Mitt Romney remains as remote as the planet Jupiter

Mon, Sep 3, 2012, 01:00

   

Koch, who infuses gazillions to build up the Tea Party and tear down the president, was a member of the New York delegation. On Tuesday, he was in the hall, sitting in what had to be one of the most expensive single seats that anyone ever bought.

The stage show looked like America but the convention hall did not. The crowd seemed like the sanctuary of a minority – economically wounded capitalists in shades from eggshell to ecru, cheering the man from Bain and trying to fathom why they’re not running the country any more. The speakers ranted about an America in decline but the audience reflected a party in decline.

We may not have learned who Mitt really is; just that he doesn’t like AC/DC and Led Zeppelin and that he does like peanut butter on his pancakes. But it’s clear that he is unlike the vast majority of Americans in every respect. Romney is counting on the fact that he’s a native alien, rather than a non-American alien, as he tried to paint the president with his recent birther crack.

But so far it isn’t working. It’s a strange moment when Americans relate less to the tall, handsome, rich prince of a famous political family than to a skinny black dude of mixed parentage who spent a lot of time in Indonesia.

Given the president’s lacklustre performance and the listless economy, Romney should be killing it. But he’s an odd duck running with a dissimulating striver. Ryan’s harsh stances toward women, the old and the poor are on record, so he set a new standard for gall when he intoned: “The truest measure of any society is how it treats those who cannot defend or care for themselves.”

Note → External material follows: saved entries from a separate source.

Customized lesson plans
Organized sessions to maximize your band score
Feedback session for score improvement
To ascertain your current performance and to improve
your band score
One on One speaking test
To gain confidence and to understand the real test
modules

The convention rebranding as compassionate conservatives is encouraging in that it shows that Republicans feel they are at a disadvantage with their Ayn Rand disdain for altruism, their Kempian trickle-down economics stripped of the humanity of Jack Kemp, their worship of the wealthy as the engine of economic prosperity.

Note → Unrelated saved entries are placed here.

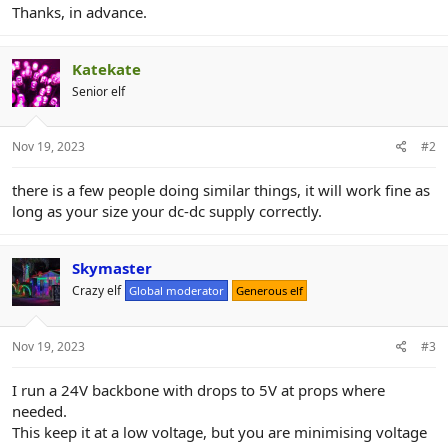
Thanks, in advance.
Katekate
Senior elf
Nov 19, 2023
#2
there is a few people doing similar things, it will work fine as
long as your size your dc-dc supply correctly.
Skymaster
Crazy elf
Global moderator
Generous elf
Nov 19, 2023
#3
I run a 24V backbone with drops to 5V at props where
needed.
This keep it at a low voltage, but you are minimising voltage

Expected to draw Catholic votes, Ryan has been forced to renounce the atheist, Russian-born Rand, but he channelled her when he talked about wanting to define his own happiness, adding: “That’s freedom, and I’ll take it any day over the supervision and sanctimony of the central planners.”

Ryan’s lies and Romney’s shape-shifting are so easy to refute that they must have decided a Hail Mary pass of artifice was better than their authentic ruthless world view.

The Grand Old Party illusion is Romney’s latest attempt to figure out how to pull ahead in a race where the rivals are mired in one tiny little margin.

“A masquerade party,” scoffed David Axelrod, the president’s strategist, “to cover up the final takeover of the Republican Party by the right. It was like Barry Goldwater in ’64.”

As I wandered the hall Tuesday night, past cowboy hats and cheeseheads, I ran into Christopher Shays, a delegate and former congressman. I asked the Connecticut moderate if he felt lonely at the conservative masquerade ball.

He laughed and then said wistfully: “Our biggest crime was trying to impeach the one president who was working with us.”